Format returned by `fetch_openml('mnist_784')`:
- `X`: a table-like object with 70,000 rows and 784 columns; each row is a flattened 28×28 image (pixels ordered 0...783). Pixel values are typically in the range 0–255.  
- `y`: labels for each row (digits 0–9), often returned as strings; convert to integers with `y = y.astype(int)` if desired.  
  

Quick note: to visualize a row as an image use: `X.iloc[i].values.reshape(28,28)` (or `X.values[i].reshape(28,28)`), then display with `plt.imshow(...)`.

In [None]:
from sklearn.datasets import fetch_openml
import numpy as np
import pandas as pd
import matplotlib.pyplot as plt
import scipy.cluster.hierarchy as sch
from sklearn.cluster import KMeans, AgglomerativeClustering
from sklearn.metrics import silhouette_score
from sklearn.metrics import adjusted_rand_score
from sklearn.decomposition import PCA
import seaborn as sns

# Set global random seed for the notebook
np.random.seed(42)

In [None]:
# Load MNIST dataset
mnist = fetch_openml('mnist_784', version = 1, parser = 'auto')
X, y = mnist['data'], mnist['target']

The MNIST digits in this set are flattened arrays of 784 pixels. We can reshape them to 28x28 pixels and plot them using matplotlib.

In [None]:
image = X.iloc[0, :].values.reshape((28, 28))
plt.imshow(image, cmap='gray')

### 1. Preparing the Data

a. Using the full dataset, *normalize* each column so that the minimum column value is 0, and the maximum is 1. This is a standard practice for image datasets.  


b. Get a random sample of 10% of the data.

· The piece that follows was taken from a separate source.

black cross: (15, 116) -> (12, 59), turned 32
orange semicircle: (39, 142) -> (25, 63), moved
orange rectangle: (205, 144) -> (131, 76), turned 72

The full dataset may take a while to run some of the below methods.

### 2. Fitting k-Means

a. Using the MNIST subset, determine the optimal k value for k-means according to the WCSS elbow method. Use a range of k-values from 2 - 15. (Hint: The plot will not be cut and dry like some of the class examples; just use your best judgement!) 

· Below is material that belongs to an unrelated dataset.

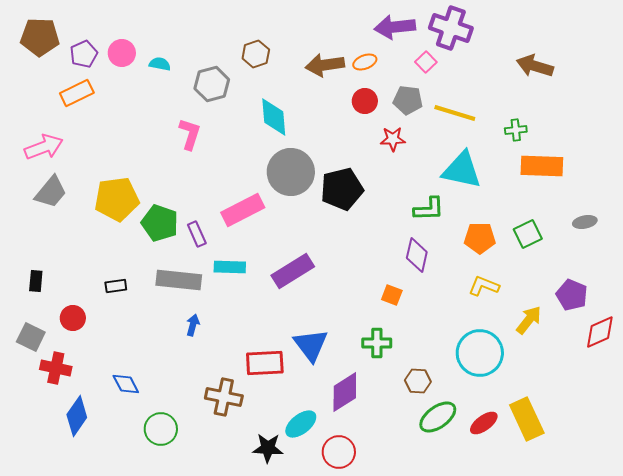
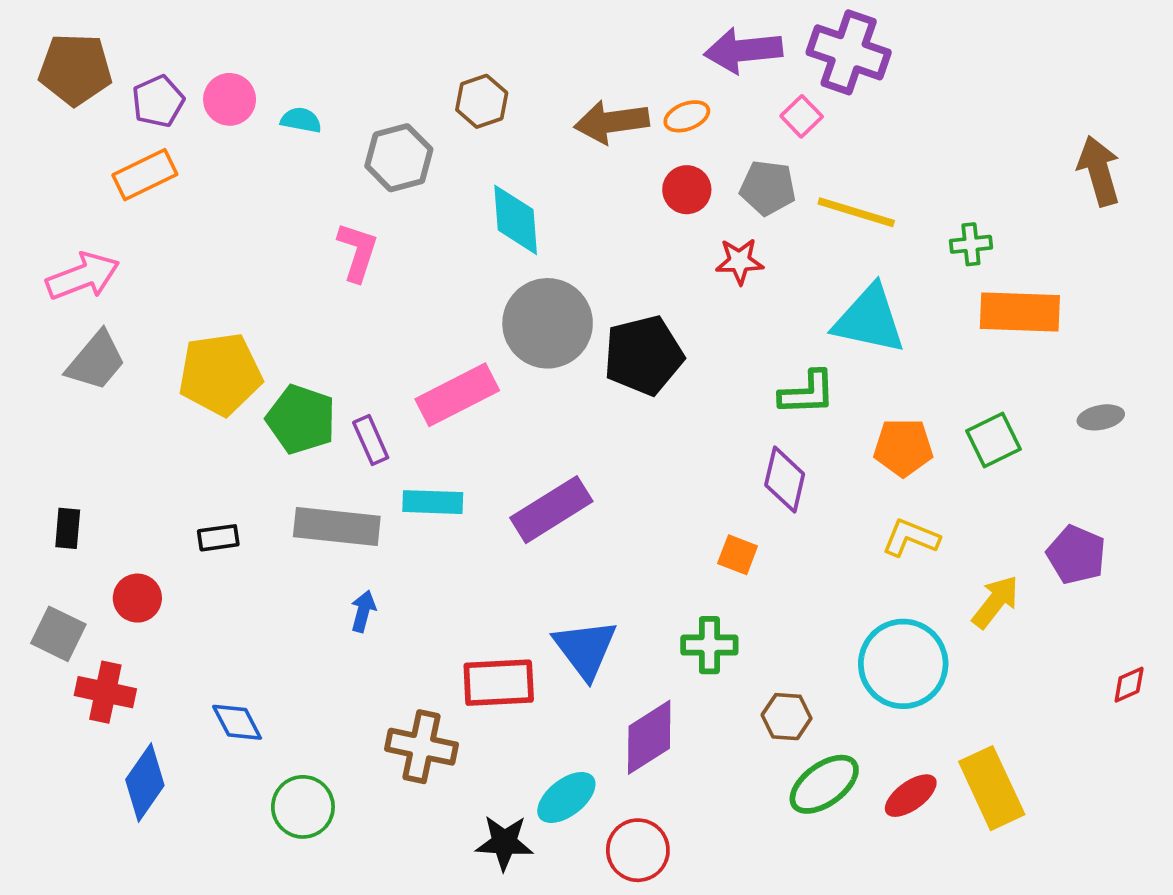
brown arrow: (535, 66) -> (1099, 171), moved, turned 57
red diamond: (600, 332) -> (1129, 685), moved, size x0.6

b. Fit a k-means model with the optimal k value.

c. High-dimensional data—like MNIST digit images with 784 pixels—are hard to visualize.  
**Dimensionality reduction** helps us find a lower-dimensional view that keeps important patterns.

**Principal Component Analysis (PCA)** is a simple and fast method that finds directions of maximum variation in the data. By keeping only the top two directions, we can make a 2D version of our data that’s easy to plot.

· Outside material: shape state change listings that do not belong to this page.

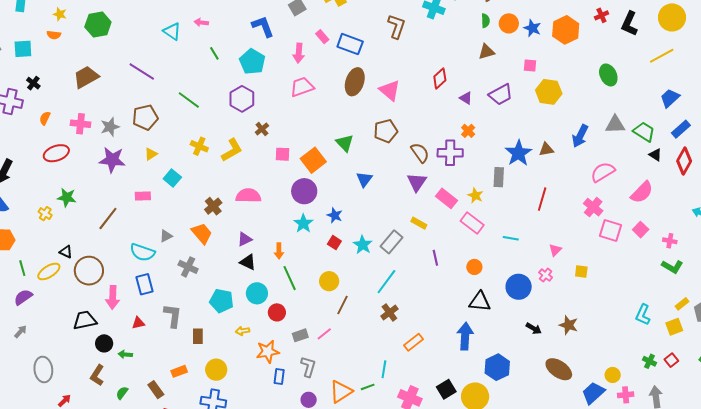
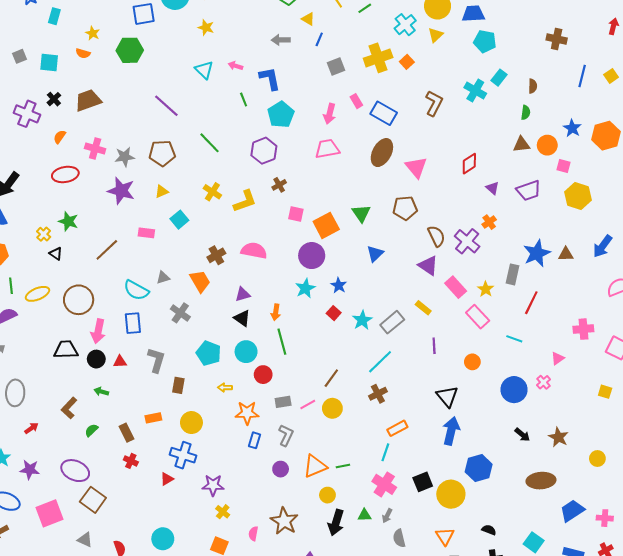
orange circle: (509, 23) -> (547, 145), moved
blue L-shape: (263, 26) -> (270, 79), moved
brown trapezoid: (86, 77) -> (88, 100), moved
purple cross: (450, 153) -> (467, 241), turned 30
purple triangle: (417, 182) -> (428, 266), turned -40
red line: (542, 199) -> (531, 303), moved
pink cross: (593, 207) -> (583, 329), moved, turned 36
black triangle: (66, 252) -> (56, 254), moved
yellow square: (581, 272) -> (605, 392), moved
yellow circle: (329, 281) -> (332, 408), moved
black triangle: (480, 302) -> (447, 396), moved, turned 35
black circle: (104, 343) -> (96, 359), moved
cyan line: (384, 369) -> (385, 452), moved
brown ellipse: (559, 369) -> (541, 481), turned -48
yellow circle: (613, 375) -> (597, 459), moved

Use **PCA** to reduce the MNIST data to **2 dimensions** (`n_components=2`).  
Then make a **scatterplot** of the 2D data and **color the points by their k-means cluster labels**. Use the Dark2 colormap to help distingish the colors. It will also be helpful to shrink the point size (e.g., s = 0.5).

📘 **Hint:** Use [`sklearn.decomposition.PCA`](https://scikit-learn.org/stable/modules/generated/sklearn.decomposition.PCA.html).


d. Create two side-by-side scatterplots using the PCA representation (first two principal components) using plt.subplots. Color the first fig according to the true labels and the second according to k-means cluster labels. Be sure to include proper figure titles and a legend.

e. Describe the fit. Does this align with your expectation? (Note: The specific color used for the clusters and labels will not align, but do you see some of the same patterns emerge?)

f. Display the cluster centroids as images in a grid using subplots. What digits do they most resemble?

### 3. Hierarchical Clustering
Here you will be performing hierarchical clustering on a smaller data subset.

Here you will be comparing linkage methods and metrics. Use the following linkage/metric combinations:

| Linkage Method | Metrics              |
|---------------|----------------------|
| Ward         | Euclidean            |
| Complete     | Euclidean, Cosine |

a. Get a subset of 10% of your original subset (you should have 700 points).

b. Fit hierarhiccal clustering with 10 clusters for each combination and store the silhouette scores.

c. According to the silhouette scores, which combination is best?

### 4. Visualizing Clustered Digits

a. Pick one of the cluster labels from your best models (k-means or HC). Select a random subset of 20 points belonging to that cluster.  

b. Using subplots (4 rows, 5 columns), plot the 20 digit images.  

c. Comment on the clustered points (e.g., do they look similar?, are the representing the same digit?, etc.)